Search the listing for the string "Polar". Copy every line that has it.

_Exercise data_:
- - -

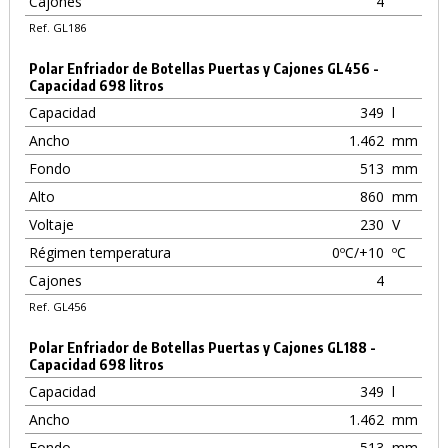
Cajones
4
Ref. GL186
Polar Enfriador de Botellas Puertas y Cajones GL456 -
Capacidad 698 litros
Capacidad
349
l
Ancho
1.462
mm
Fondo
513
mm
Alto
860
mm
Voltaje
230
V
Régimen temperatura
0ºC/+10
ºC
Cajones
4
Ref. GL456
Polar Enfriador de Botellas Puertas y Cajones GL188 -
Capacidad 698 litros
Capacidad
349
l
Ancho
1.462
mm
Fondo
513
mm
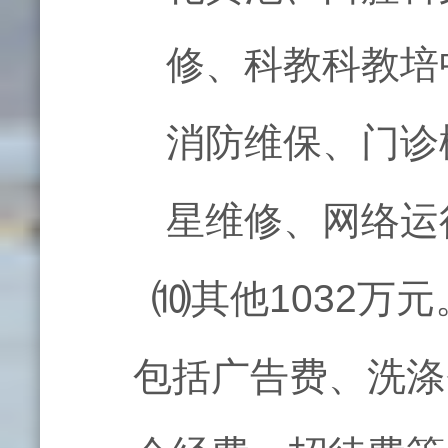
修、科教科教培
消防维保、门诊
星维修、网络运
⑽其他1032万元
包括广告费、洗涤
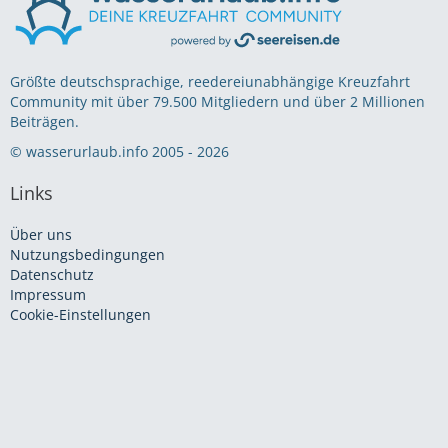
Größte deutschsprachige, reedereiunabhängige Kreuzfahrt
Community mit über 79.500 Mitgliedern und über 2 Millionen
Beiträgen.
© wasserurlaub.info 2005 - 2026
Links
Über uns
Nutzungsbedingungen
Datenschutz
Impressum
Cookie-Einstellungen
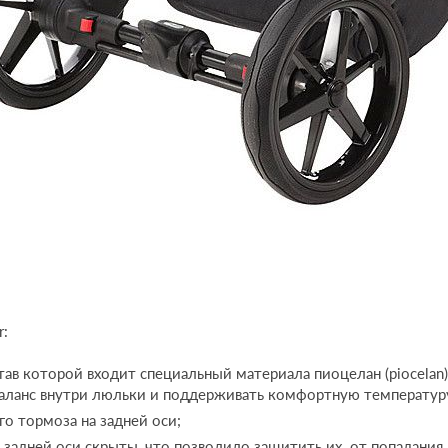
r:
ав которой входит специальный материала пиоцелан (piocelan) 
баланс внутри люльки и поддерживать комфортную температур
о тормоза на задней оси;
 задней оси скрыты, что позволило защитить их от попадания 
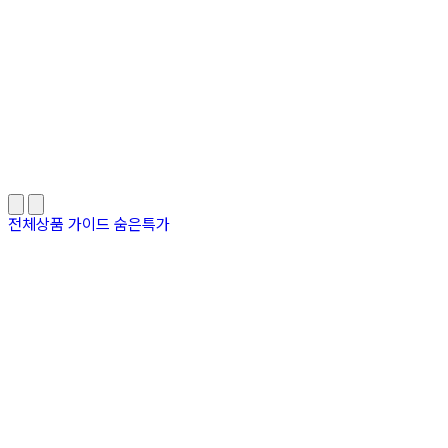
전체상품
가이드
숨은특가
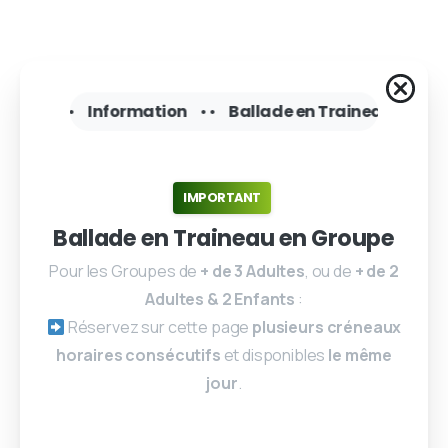
aineau
• •
Information
• •
Ballade en Traineau
• •
I
IMPORTANT
Ballade en Traineau en Groupe
Pour les Groupes de
+ de 3 Adultes
, ou de
+ de 2
Adultes & 2 Enfants
:
Réservez sur cette page
plusieurs créneaux
horaires consécutifs
et disponibles
le même
jour
.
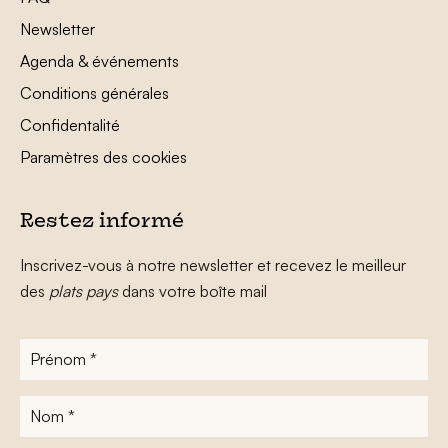
Newsletter
Agenda & événements
Conditions générales
Confidentalité
Paramètres des cookies
Restez informé
Inscrivez-vous à notre newsletter et recevez le meilleur
des
plats pays
dans votre boîte mail
Prénom
*
Nom
*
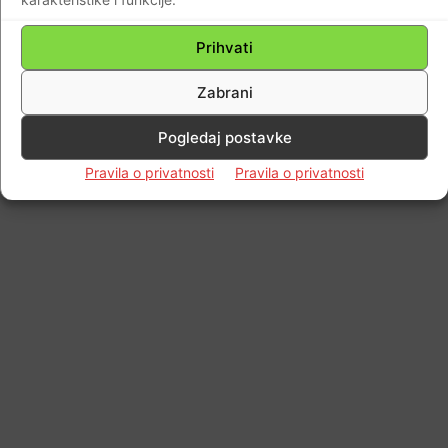
Prihvati
Zabrani
Pogledaj postavke
Pravila o privatnosti
Pravila o privatnosti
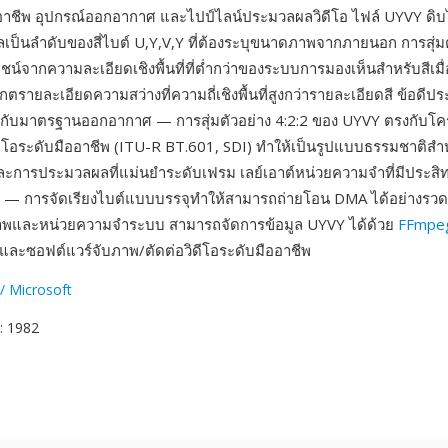
ออาชีพ อุปกรณ์ออกอากาศ และไปป์ไลน์ประมวลผลวิดีโอ ไฟล์ UYVY ดิบไ
ลเป็นลำดับของสี่ไบต์ U,Y,V,Y ที่ต้องระบุขนาดภาพจากภายนอก การสุ่มต
ชน์จากความละเอียดเชิงพื้นที่ที่ต่ำกว่าของระบบการมองเห็นสำหรับสีเมื
กตรายละเอียดความสว่างที่ความถี่เชิงพื้นที่สูงกว่ารายละเอียดสี ข้อดีปร
้กับมาตรฐานออกอากาศ — การสุ่มตัวอย่าง 4:2:2 ของ UYVY ตรงกับโครงส
โอระดับมืออาชีพ (ITU-R BT.601, SDI) ทำให้เป็นรูปแบบธรรมชาติสำห
ละการประมวลผลที่แม่นยำระดับเฟรม เลย์เอาต์หน่วยความจำที่มีประสิท
 — การจัดเรียงไบต์แบบบรรจุทำให้สามารถถ่ายโอน DMA ได้อย่างรวดเ
ภาพและหน่วยความจำระบบ สามารถจัดการข้อมูล UYVY ได้ด้วย
FFmpe
ละซอฟต์แวร์จับภาพ/ตัดต่อวิดีโอระดับมืออาชีพ
/ Microsoft
: 1982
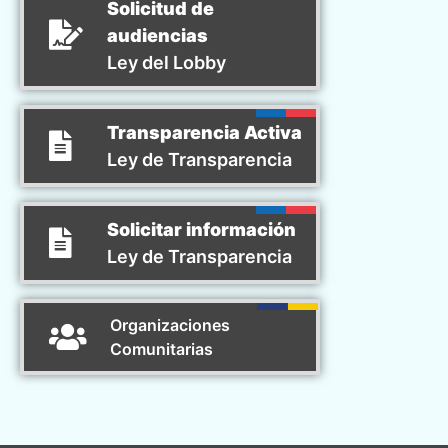
Solicitud de
audiencias
Ley del Lobby
Transparencia Activa
Ley de Transparencia
Solicitar información
Ley de Transparencia
Organizaciones
Comunitarias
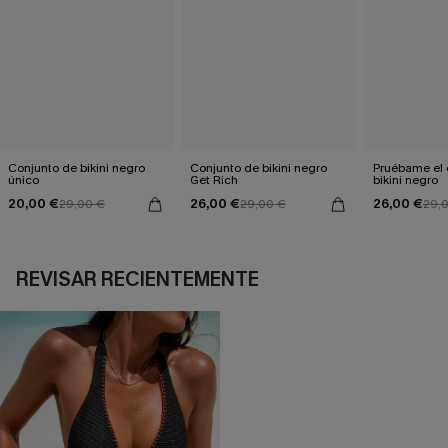
Conjunto de bikini negro
Conjunto de bikini negro
Pruébame el 
único
Get Rich
bikini negro
20,00 €
26,00 €
26,00 €
29,00 €
29,00 €
29,
REVISAR RECIENTEMENTE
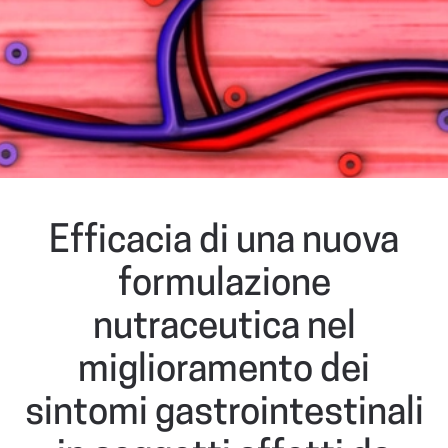
Efficacia di una nuova
formulazione
nutraceutica nel
miglioramento dei
sintomi gastrointestinali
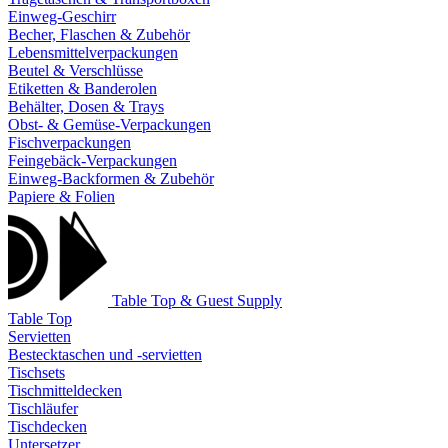
Einweg-Geschirr
Becher, Flaschen & Zubehör
Lebensmittelverpackungen
Beutel & Verschlüsse
Etiketten & Banderolen
Behälter, Dosen & Trays
Obst- & Gemüse-Verpackungen
Fischverpackungen
Feingebäck-Verpackungen
Einweg-Backformen & Zubehör
Papiere & Folien
Table Top & Guest Supply
Table Top
Servietten
Bestecktaschen und -servietten
Tischsets
Tischmitteldecken
Tischläufer
Tischdecken
Untersetzer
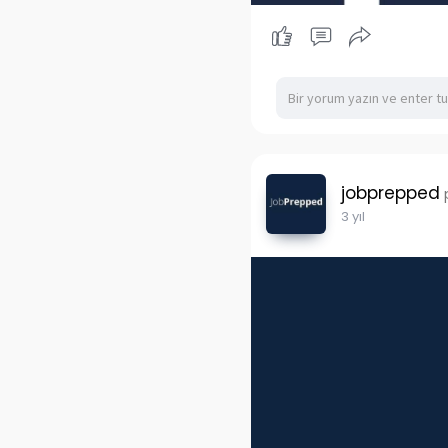
jobprepped
3 yıl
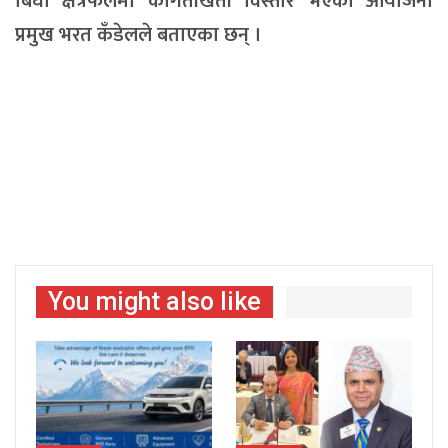
बिघा क्षेत्रफलमा कागतीखेती विस्तार भएको आयोजना
प्रमुख भरत कँडेलले बताएका छन् ।
You might also like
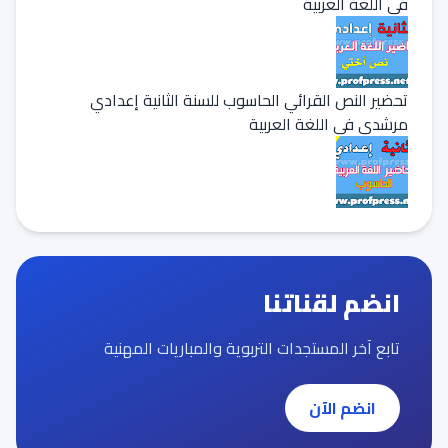
في اللغة العربية
تحضير النص القرائي الحاسوب للسنة الثانية إعدادي
مرشدي في اللغة العربية
انضم لقناتنا
تابع آخر المستجدات التربوية والمباريات المهنية
انضم الآن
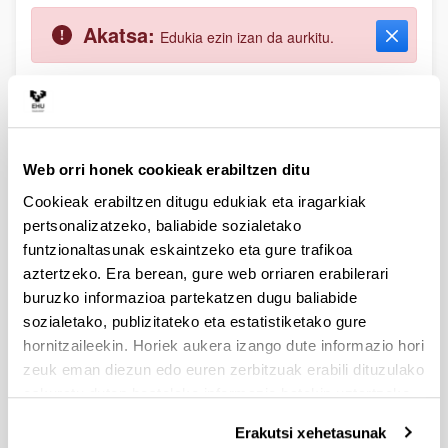
Atzera
Akatsa:
Edukia ezin izan da aurkitu.
Itxi
Erakunde hauek finantzatutako
jarduerak:
Web orri honek cookieak erabiltzen ditu
Cookieak erabiltzen ditugu edukiak eta iragarkiak
pertsonalizatzeko, baliabide sozialetako
funtzionaltasunak eskaintzeko eta gure trafikoa
aztertzeko. Era berean, gure web orriaren erabilerari
buruzko informazioa partekatzen dugu baliabide
sozialetako, publizitateko eta estatistiketako gure
hornitzaileekin. Horiek aukera izango dute informazio hori
zeuk eman diezun edo euren zerbitzuak erabili dituzulako
eskuratu duten bestelako informazio batekin uztartzeko.
Erakutsi xehetasunak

- - -

_Answer_:
Polar Enfriador de Botellas Puertas y Cajones GL456 -
Polar Enfriador de Botellas Puertas y Cajones GL188 -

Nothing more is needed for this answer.